Jackson reached into the cooler and pulled out a soda. He took a sip and pressed the
can against his forehead.

“I’m learning a lot. Shit they’d never teach you at the academy. I want to learn it
all.”

“But…”

“I want that detective shield so bad I can taste it. But, like you said, I want it
because I proved I’m a good cop, not because I know when he wants his drinks strong
or what club he wants next.”

“Hey,” I said. “You make it through six months with my uncle, you deserve whatever
they give you.”

Jackson smiled. Damn, was this guy even twenty-five?

“Twice a week,” he said.

“What?”

“You were looking at me wondering if I was old enough to shave, and I’m telling you.
Twice a week.”

I gave a slight nod and said, “You’re going to be fine, Jackson.”

“Chief Donne’s talking about putting me in narcotics.”

“That’s a place to show what you know.”

“I know it. I just don’t think I want it that fast. Remember when you first started
on the streets? The juice.

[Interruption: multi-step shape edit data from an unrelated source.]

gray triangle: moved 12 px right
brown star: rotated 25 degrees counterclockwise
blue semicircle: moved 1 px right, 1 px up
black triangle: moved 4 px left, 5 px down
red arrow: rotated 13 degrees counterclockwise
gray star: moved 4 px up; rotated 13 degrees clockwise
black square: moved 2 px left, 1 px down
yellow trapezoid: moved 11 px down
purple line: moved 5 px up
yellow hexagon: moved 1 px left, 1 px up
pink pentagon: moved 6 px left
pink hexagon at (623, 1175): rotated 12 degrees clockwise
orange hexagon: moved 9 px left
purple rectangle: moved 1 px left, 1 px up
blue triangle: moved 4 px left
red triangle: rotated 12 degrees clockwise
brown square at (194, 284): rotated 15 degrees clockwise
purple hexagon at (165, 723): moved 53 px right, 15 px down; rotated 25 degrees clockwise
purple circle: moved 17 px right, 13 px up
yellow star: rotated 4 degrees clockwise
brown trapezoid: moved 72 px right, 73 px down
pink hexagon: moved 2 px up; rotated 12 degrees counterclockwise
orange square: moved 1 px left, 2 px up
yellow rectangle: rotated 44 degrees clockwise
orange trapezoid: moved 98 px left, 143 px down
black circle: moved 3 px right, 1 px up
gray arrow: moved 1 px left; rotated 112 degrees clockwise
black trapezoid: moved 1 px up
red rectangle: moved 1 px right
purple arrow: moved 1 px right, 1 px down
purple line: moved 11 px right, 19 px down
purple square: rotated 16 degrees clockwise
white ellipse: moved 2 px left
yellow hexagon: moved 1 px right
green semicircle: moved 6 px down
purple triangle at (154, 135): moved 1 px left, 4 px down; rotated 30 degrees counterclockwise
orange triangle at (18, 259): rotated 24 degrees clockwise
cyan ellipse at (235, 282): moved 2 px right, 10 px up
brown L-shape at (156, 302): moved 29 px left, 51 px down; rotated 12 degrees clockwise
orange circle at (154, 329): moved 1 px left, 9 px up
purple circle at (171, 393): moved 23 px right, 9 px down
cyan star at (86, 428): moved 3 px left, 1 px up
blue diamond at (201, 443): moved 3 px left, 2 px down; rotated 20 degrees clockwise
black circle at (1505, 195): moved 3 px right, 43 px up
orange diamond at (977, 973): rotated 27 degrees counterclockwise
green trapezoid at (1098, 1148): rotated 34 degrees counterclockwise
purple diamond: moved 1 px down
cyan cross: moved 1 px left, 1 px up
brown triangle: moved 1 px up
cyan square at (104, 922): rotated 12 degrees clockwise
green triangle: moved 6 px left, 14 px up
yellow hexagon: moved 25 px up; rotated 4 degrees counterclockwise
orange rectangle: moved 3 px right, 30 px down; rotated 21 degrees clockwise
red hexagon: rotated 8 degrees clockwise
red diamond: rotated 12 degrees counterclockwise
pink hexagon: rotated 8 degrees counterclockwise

The high?”

“Yeah.”

“I don’t,” he said. “Never got the chance. Chief Donne snatched me right out of the
academy. Made sure I was posted at One P.P. I never got the streets I wanted.”

“Which streets were those?”

“Where I grew up. Bed-Stuy.”

“Really,” I said, not trying to hide my surprise.

“Yeah. I’m still young enough—your uncle’d say naïve—to think I can make a difference
there. All the guys I ran with when I was younger? The ones who got their college,
they didn’t stay around the neighborhood. That’s what they got their college for,
to get out. These kids growing up there now, what do they see? Same old dealers and
knuckleheads ain’t going anyplace. I want them to see me and then … I don’t know.
I just want them to see someone who made it out and came back.”